Now, it is not only calling for the end of oil and gas’s prominence, its report says “the world has a viable pathway”.
In doing so, however, analysts say the group risks undermining its mission.
Oil prices are rising — crude rose to $70 a barrel on Tuesday, the highest in more than a year — and dramatic falls in investment in new production amid the coronavirus crisis mean the IEA is now priming the world for a supply shortage, says an investor.
One oil executive warned that the report would entrench the narratives of rival camps rather than engage in a meaningful and necessary dialogue about changing the world’s consumption patterns.
“Does the IEA really believe their scenario is achievable or are they just demonstrating the sheer impracticality of it?” said Gordon Ballard, an adviser to the oil and gas industry.
Another investor, who pushed for the net zero report and did not want to be seen criticising it, said: “They show their conclusions in detail but not enough on their calculations for getting there.”
One outcome could be business as usual.

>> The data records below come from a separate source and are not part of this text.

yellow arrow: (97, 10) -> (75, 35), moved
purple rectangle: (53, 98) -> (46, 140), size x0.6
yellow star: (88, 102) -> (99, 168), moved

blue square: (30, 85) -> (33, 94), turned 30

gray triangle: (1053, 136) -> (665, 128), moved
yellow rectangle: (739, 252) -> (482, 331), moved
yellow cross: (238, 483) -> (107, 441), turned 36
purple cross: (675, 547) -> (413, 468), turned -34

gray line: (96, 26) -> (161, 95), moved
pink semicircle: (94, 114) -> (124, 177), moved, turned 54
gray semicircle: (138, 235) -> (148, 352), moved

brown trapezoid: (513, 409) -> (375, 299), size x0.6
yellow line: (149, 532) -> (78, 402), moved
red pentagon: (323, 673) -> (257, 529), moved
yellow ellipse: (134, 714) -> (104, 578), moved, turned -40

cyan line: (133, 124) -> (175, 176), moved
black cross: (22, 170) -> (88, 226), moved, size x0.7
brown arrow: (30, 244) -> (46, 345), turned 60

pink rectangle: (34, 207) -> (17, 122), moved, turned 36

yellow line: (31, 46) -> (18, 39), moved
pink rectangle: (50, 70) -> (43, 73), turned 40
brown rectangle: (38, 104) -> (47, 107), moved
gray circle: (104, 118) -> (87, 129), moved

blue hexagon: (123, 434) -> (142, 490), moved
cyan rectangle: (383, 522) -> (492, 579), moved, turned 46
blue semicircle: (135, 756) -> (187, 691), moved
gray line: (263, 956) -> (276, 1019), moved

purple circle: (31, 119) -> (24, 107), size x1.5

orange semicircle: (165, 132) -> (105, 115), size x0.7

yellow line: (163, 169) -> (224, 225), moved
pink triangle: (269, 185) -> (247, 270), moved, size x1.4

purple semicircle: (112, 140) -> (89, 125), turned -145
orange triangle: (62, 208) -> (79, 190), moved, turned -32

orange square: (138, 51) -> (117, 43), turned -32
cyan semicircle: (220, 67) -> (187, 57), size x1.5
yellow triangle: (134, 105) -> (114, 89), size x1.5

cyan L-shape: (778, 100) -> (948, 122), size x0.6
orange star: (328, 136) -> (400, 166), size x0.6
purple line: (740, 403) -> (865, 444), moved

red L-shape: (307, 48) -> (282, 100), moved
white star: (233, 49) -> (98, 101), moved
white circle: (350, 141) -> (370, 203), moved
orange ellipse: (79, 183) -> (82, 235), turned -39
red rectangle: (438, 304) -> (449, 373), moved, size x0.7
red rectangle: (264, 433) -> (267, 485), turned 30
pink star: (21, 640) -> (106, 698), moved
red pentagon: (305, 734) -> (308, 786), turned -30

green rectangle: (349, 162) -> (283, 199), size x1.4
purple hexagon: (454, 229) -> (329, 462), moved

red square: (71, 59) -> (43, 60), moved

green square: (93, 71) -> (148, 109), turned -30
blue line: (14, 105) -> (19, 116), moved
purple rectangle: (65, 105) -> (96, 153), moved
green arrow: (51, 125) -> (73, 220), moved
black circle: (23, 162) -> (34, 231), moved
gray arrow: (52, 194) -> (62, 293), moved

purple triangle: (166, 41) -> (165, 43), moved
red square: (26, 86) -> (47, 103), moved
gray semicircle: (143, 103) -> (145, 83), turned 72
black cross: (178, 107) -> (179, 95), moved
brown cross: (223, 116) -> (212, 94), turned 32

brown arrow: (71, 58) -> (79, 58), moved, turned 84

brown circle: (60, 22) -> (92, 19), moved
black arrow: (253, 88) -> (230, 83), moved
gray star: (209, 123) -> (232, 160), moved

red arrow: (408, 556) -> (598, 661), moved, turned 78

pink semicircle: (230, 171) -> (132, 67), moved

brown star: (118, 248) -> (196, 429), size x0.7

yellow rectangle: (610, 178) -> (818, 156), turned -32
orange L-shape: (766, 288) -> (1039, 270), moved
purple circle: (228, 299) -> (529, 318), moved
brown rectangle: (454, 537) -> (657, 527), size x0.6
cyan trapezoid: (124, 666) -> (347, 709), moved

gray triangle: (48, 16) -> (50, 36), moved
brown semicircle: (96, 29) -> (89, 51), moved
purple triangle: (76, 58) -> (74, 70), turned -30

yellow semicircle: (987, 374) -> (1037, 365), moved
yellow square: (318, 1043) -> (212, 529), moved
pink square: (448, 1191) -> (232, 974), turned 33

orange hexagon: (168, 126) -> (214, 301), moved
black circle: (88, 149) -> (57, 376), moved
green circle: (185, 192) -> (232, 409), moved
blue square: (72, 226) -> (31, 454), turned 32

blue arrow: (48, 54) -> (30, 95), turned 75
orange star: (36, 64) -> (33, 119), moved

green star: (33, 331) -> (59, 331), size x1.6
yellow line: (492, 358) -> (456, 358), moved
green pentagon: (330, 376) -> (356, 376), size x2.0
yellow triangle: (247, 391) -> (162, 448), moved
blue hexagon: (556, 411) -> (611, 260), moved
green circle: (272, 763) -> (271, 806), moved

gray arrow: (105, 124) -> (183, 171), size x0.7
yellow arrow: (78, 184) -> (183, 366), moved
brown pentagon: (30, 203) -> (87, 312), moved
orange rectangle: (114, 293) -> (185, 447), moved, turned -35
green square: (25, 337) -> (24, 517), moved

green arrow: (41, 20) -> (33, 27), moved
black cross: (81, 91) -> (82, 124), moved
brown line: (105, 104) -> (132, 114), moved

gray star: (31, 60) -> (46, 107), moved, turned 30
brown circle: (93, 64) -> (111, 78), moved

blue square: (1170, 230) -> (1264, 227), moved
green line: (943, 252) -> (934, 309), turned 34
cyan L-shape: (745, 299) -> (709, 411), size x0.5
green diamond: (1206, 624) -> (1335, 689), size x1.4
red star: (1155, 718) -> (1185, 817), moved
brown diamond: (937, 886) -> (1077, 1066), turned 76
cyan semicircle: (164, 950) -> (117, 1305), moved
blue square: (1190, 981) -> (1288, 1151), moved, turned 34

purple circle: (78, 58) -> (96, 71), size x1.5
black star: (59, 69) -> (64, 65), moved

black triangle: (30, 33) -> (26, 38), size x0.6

Listed oil companies are not obligated to take further action and major producer nations are still ramping up production capacity and market share.
Neil Atkinson, former head of the oil markets division at the IEA from 2016 until January this year, said: “For people outside the agency it looks like they’ve suddenly got religion, but that is categorically not the case — they’ve been building up to a road map like this for some time.”